In comments to CommonSpace, the organisation responded to a Trades Union Congress (TUC) survey which showed that 52 per cent women said they have suffered some form of sexual harassment at work.
One third of the women surveyed who faced sexual harassment at work were between 18 and 24 years old, and nearly one in five women said they were abused by their line managers or someone with direct authority over them.
"We are concerned that employers in Scotland don't have the tools to encourage women to report harassment, and then respond effectively to those reports." Emma Ritch
Commenting on the findings of the report, Emma Ritch, executive director of Engender, said: "These horrifying figures are the latest in a sequence that confirms that sexual harassment is the backdrop to girls and women's lives. Whether at school, in public spaces, online, or at work, girls and women are routinely the subject of unwanted sexualised commentary, touching, and even assault.
"It will be almost impossible for Scotland to realise its ambitions for women's equality when harassment persists in being unseen, uncounted, and unacknowledged. Harassment and fear of harassment has a chilling effect on women's speech, ambitions, and work.
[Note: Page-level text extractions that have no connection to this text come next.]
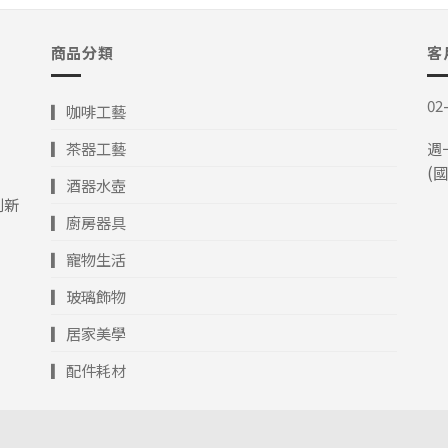
商品分類
客
02
▎咖啡工藝
▎茶器工藝
週一
(
▎酒器水壺
創新
▎廚房器具
▎寵物生活
▎玻璃飾物
▎居家美學
▎配件耗材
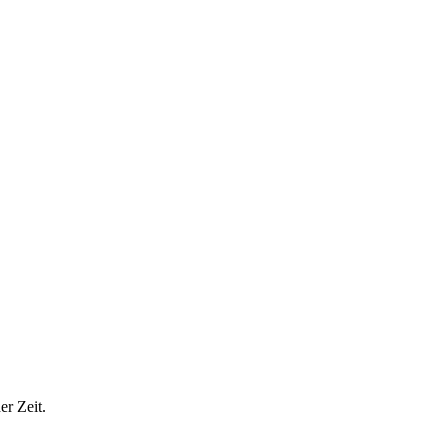
er Zeit.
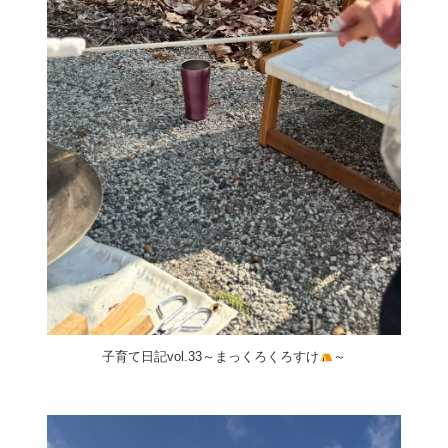
子育て日記vol.33～まっくろくろすけ
～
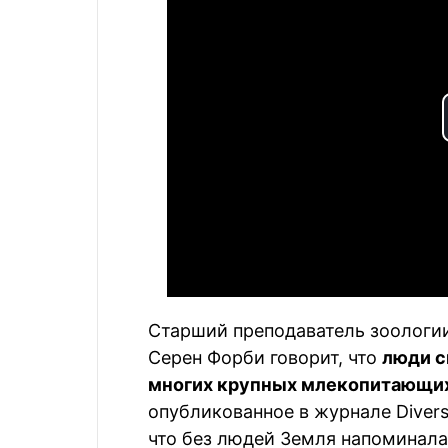
Старший преподаватель зоологии
Серен Форби говорит, что
люди с
многих крупных млекопитающи
опубликованное в журнале Diversit
что без людей Земля напоминала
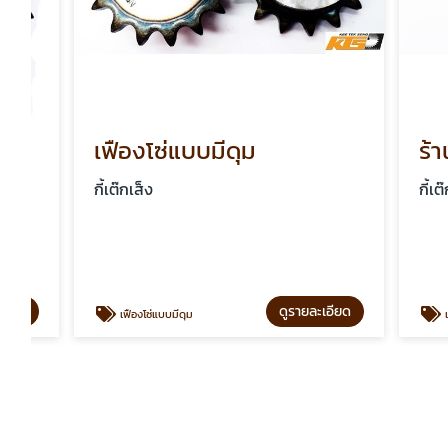
เฟืองโซ่แบบมีดุม
ร้านขาย
กี้เต๊กเส็ง
กี้เต๊กเส็ง
ดูรายละเอียด
เฟืองโซ่แบบมีดุม
เฟืองโซ่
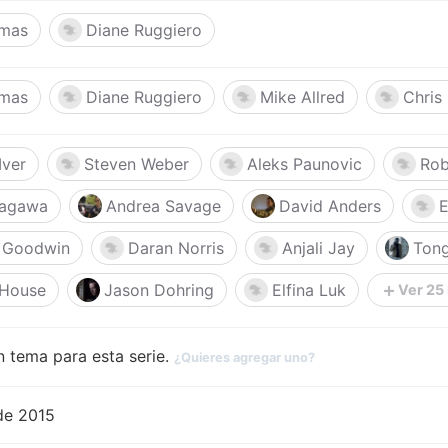
mas
Diane Ruggiero
mas
Diane Ruggiero
Mike Allred
Chris
Iver
Steven Weber
Aleks Paunovic
Rob
nagawa
Andrea Savage
David Anders
E
 Goodwin
Daran Norris
Anjali Jay
Tong
 House
Jason Dohring
Elfina Luk
Ver 25
 tema para esta serie.
¿Quieres agregar uno?
de 2015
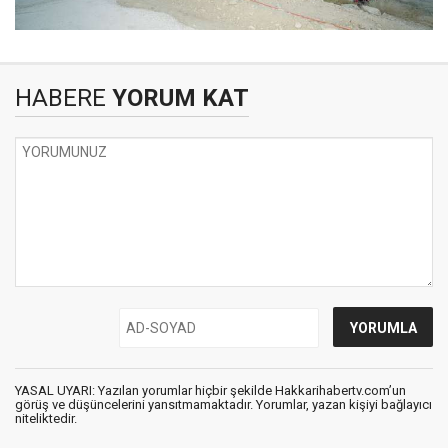
HABERE
YORUM KAT
YASAL UYARI: Yazılan yorumlar hiçbir şekilde Hakkarihabertv.com’un
görüş ve düşüncelerini yansıtmamaktadır. Yorumlar, yazan kişiyi bağlayıcı
niteliktedir.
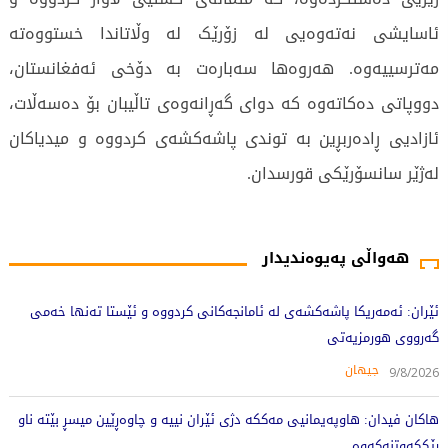
ئاسایشی نەتەوەیی لە زۆرێک لە وڵاتاندا خستووەتە
مەترسییەوە. هەروەها سەبارەت بە دۆخی ئەفغانستان،
دووپاتی دەکاتەوە کە دوای گەڕانەوەی تاڵیبان بۆ دەسەڵات،
ئازادیی ڕادەربڕین بە توندی پاشەکشەی کردووە و میدیاکان
لەژێر سانسۆرێکی قورسدان.
266 جار خوێندراوەتەوە
هەواڵی پەیوەندیدار
ئێران: ئەمەریکا پاشەکشەی لە ئامانجەکانی کردووە و ئێستا تەنها خەمی
گەرووی هورمزیەتی
جیهان
9/8/2026
هاکان فیدان: هاوپەیمانیی مەککە دژی ئێران نییە و چاوەڕێین میسڕ بێتە ناو
ڕێککەوتنەکەوە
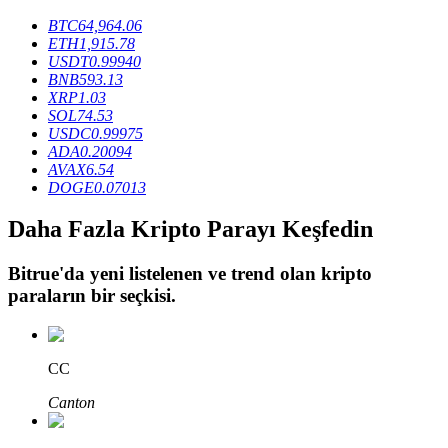
BTC
64,964.06
ETH
1,915.78
USDT
0.99940
BTR Kilitleme
BNB
593.13
XRP
1.03
BTR sahiplerine özel yatırımlar
SOL
74.53
USDC
0.99975
ADA
0.20094
AVAX
6.54
DOGE
0.07013
Daha Fazla Kripto Parayı Keşfedin
Bitrue
'da yeni listelenen ve trend olan kripto
paraların bir seçkisi.
Krediler
Kripto destekli borçlanma hizmeti
CC
Canton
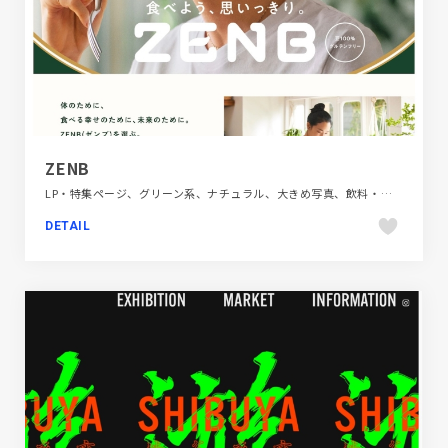
ZENB
LP・特集ページ、グリーン系、ナチュラル、大きめ写真、飲料・食品
DETAIL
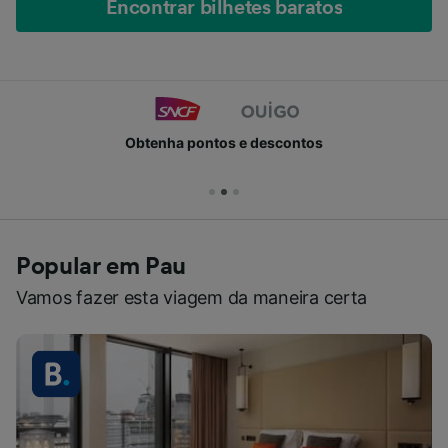
Encontrar bilhetes baratos
Obtenha pontos e descontos
Popular em Pau
Vamos fazer esta viagem da maneira certa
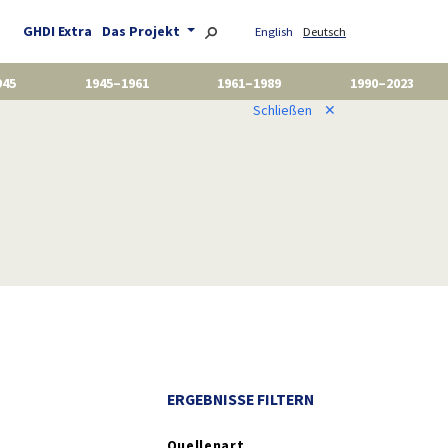
GHDI Extra
Das Projekt
English
Deutsch
945
1945–1961
1961–1989
1990–2023
Schließen
✕
ERGEBNISSE FILTERN
Quellenart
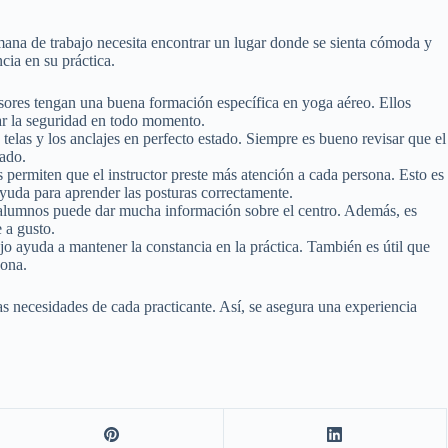
mana de trabajo necesita encontrar un lugar donde se sienta cómoda y
cia en su práctica.
ores tengan una buena formación específica en yoga aéreo. Ellos
ar la seguridad en todo momento.
elas y los anclajes en perfecto estado. Siempre es bueno revisar que el
vado.
permiten que el instructor preste más atención a cada persona. Esto es
ayuda para aprender las posturas correctamente.
alumnos puede dar mucha información sobre el centro. Además, es
 a gusto.
jo ayuda a mantener la constancia en la práctica. También es útil que
sona.
as necesidades de cada practicante. Así, se asegura una experiencia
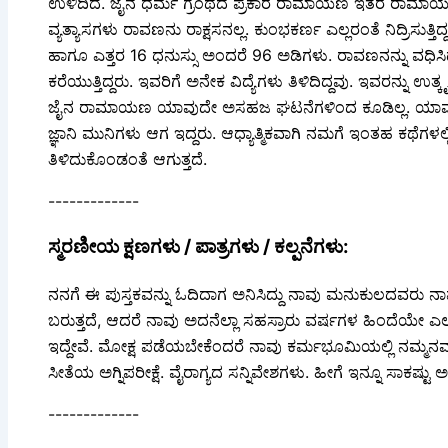
ಉಳಿದಿದೆ. ಜೈನ ಧರ್ಮ ಗ್ರಂಥದ ಪ್ರಕಾರ ರಾಮಾಯಣ ಇತರ ರಾಮಾಯಣಗಳಿಗಿ
ವ್ಯತ್ಯಾಸಗಳು ರಾವಣನು ರಾಕ್ಷಸನಲ್ಲ. ಕುಂಭಕರ್ಣ ಎಲ್ಲರಂತೆ ನಿದ್ರಿಸ
ಹಾಗೂ ಎತ್ತರ 16 ಧನುಸ್ಸು ಅಂದರೆ 96 ಅಡಿಗಳು. ರಾವಣನನ್ನು ವಧಿಸಿದ್
ಕರೆಯುತ್ತಿದ್ದರು. ಇವರಿಗೆ ಅನೇಕ ವಿದ್ಯೆಗಳು ತಿಳಿದಿದ್ದವು. ಇವರನ್ನು ಉ
ಜೈನ ರಾಮಾಯಣ ಯಾವುದೇ ಅಸಹಜ ಘಟನೆಗಳಿಂದ ಕೂಡಿಲ್ಲ. ಯಾವುದೇ 
ಜ್ಞಾನಿ ಮುನಿಗಳು ಆಗ ಇದ್ದರು. ಆಧ್ಯಾತ್ಮಿಕವಾಗಿ ನಮಗೆ ಇಂತಹ ಕಥೆಗಳಲ್ಲಿ
ತಿಳಿದುಕೊಂಡಂತೆ ಆಗುತ್ತದೆ.
-------------
ಸ್ಮರಣೀಯ ಕ್ಷಣಗಳು / ಪಾತ್ರಗಳು / ಕಲ್ಪನೆಗಳು:
ನನಗೆ ಈ ಪುಸ್ತಕವನ್ನು ಓದಿದಾಗ ಅನಿಸಿದ್ದು ನಾವು ಮನುಕುಲದವರು ನಾ
ಬರುತ್ತದೆ, ಆದರೆ ನಾವು ಅದನೆಲ್ಲಾ ಸಹಸ್ರಾರು ವರ್ಷಗಳ ಹಿಂದೆಯೇ ಎಲ್ಲ
ಇದ್ದೇವೆ. ಮೋಕ್ಷ ಪಡೆಯಬೇಕೆಂದರೆ ನಾವು ಕರ್ಮಭೂಮಿಯಲ್ಲಿ ನಮ್ಮನಮ್
ಸೀತೆಯ ಅಗ್ನಿಪರೀಕ್ಷೆ. ವೈರಾಗ್ಯದ ಸನ್ನಿವೇಶಗಳು. ಹೀಗೆ ಇನ್ನೂ ಸಾಕಷ್
-------------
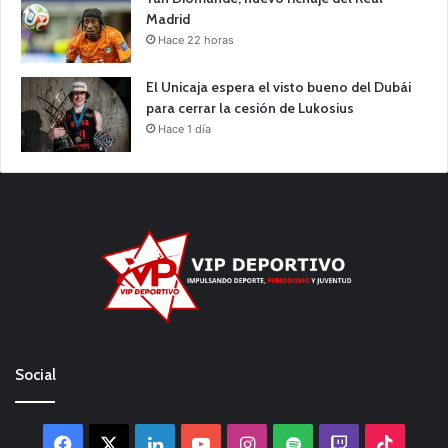
Madrid
Hace 22 horas
El Unicaja espera el visto bueno del Dubái
para cerrar la cesión de Lukosius
Hace 1 día
Social
Facebook
X
LinkedIn
YouTube
Instagram
Spotify
Twitch
TikTo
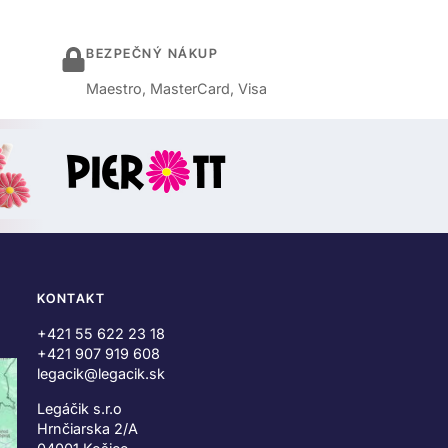
BEZPEČNÝ NÁKUP
Maestro, MasterCard, Visa
KONTAKT
+421 55 622 23 18
+421 907 919 608
legacik@legacik.sk
Legáčik s.r.o
Hrnčiarska 2/A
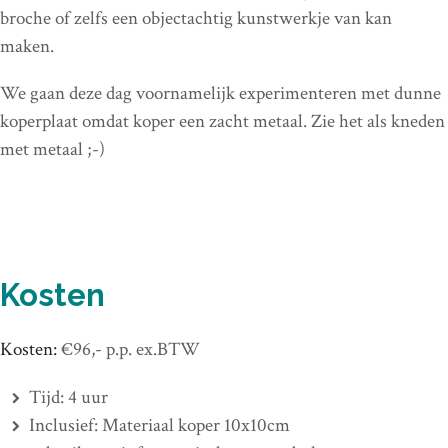
broche of zelfs een objectachtig kunstwerkje van kan
maken.
We gaan deze dag voornamelijk experimenteren met dunne
koperplaat omdat koper een zacht metaal. Zie het als kneden
met metaal ;-)
Kosten
Kosten:
€96,- p.p. ex.BTW
Tijd: 4 uur
Inclusief: Materiaal koper 10x10cm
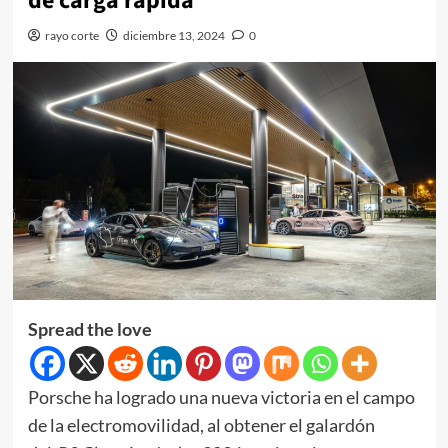
de carga rápida
rayo corte
diciembre 13, 2024
0
Spread the love
Porsche ha logrado una nueva victoria en el campo
de la electromovilidad, al obtener el galardón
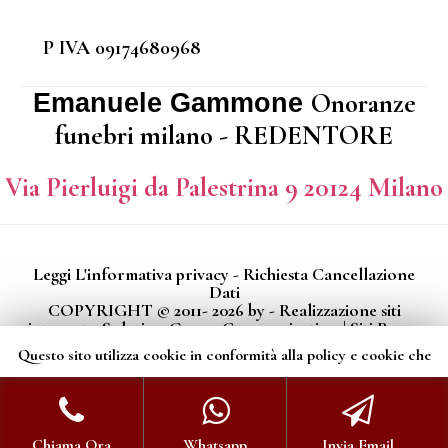
P IVA 09174680968
Onoranze
Emanuele Gammone
funebri milano - REDENTORE
Via Pierluigi da Palestrina 9 20124 Milano
Leggi L'informativa privacy
-
Richiesta Cancellazione
Dati
COPYRIGHT © 2011- 2026 by -
Realizzazione siti
internet
-
Solution Group Communication
|
Siti Roma
Questo sito utilizza cookie in conformità alla policy e cookie che
rientrano nella responsabilità di terze parti. Proseguendo nella
navigazione acconsenti all’utilizzo di cookie.
Accetto
Chiama Ora
Whatsapp
Invia Email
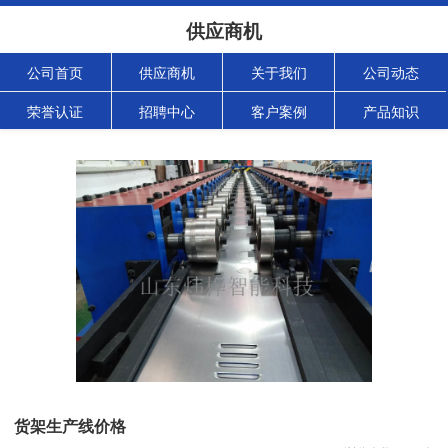
供应商机
公司首页
供应商机
关于我们
公司动态
荣誉认证
招聘中心
客户案例
产品知识
货架生产线价格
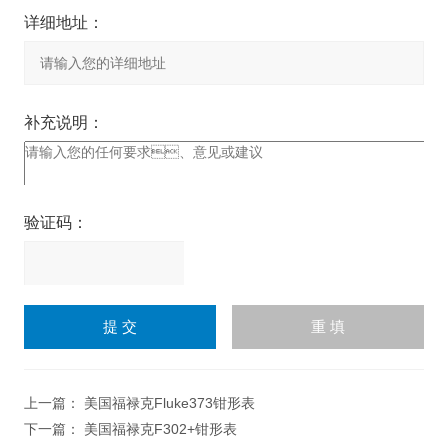
详细地址：
补充说明：
验证码：
请
输
入
计算结果（填写阿拉伯数
字），如：三加四=7
上一篇：
美国福禄克Fluke373钳形表
下一篇：
美国福禄克F302+钳形表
"We are concerned that employers in Scotland don't have the tools to encourage women to report harassment, and then respond effectively to those reports."
Ritch added that it is necessary to make a connection between tackling sexual harassment in the workplace, society outside work and education in school. Her comment referred to the need to integrate it into strategies on VAW and on women and work, around which we work with a whole range of partners from the women’s sector.
"We want to see sexual harassment integrated into work to tackle violence against women, and included in work to advance women's equality in school, further and higher education, apprenticeships, and the workplace," she said.
"If harassment is everywhere then it's everyone's problem."
Twenty per cent said they were 'too embarrassed' to talk about it, while 24 per cent of women surveyed said they did not report the incidents because they felt they would not be believed or taken seriously.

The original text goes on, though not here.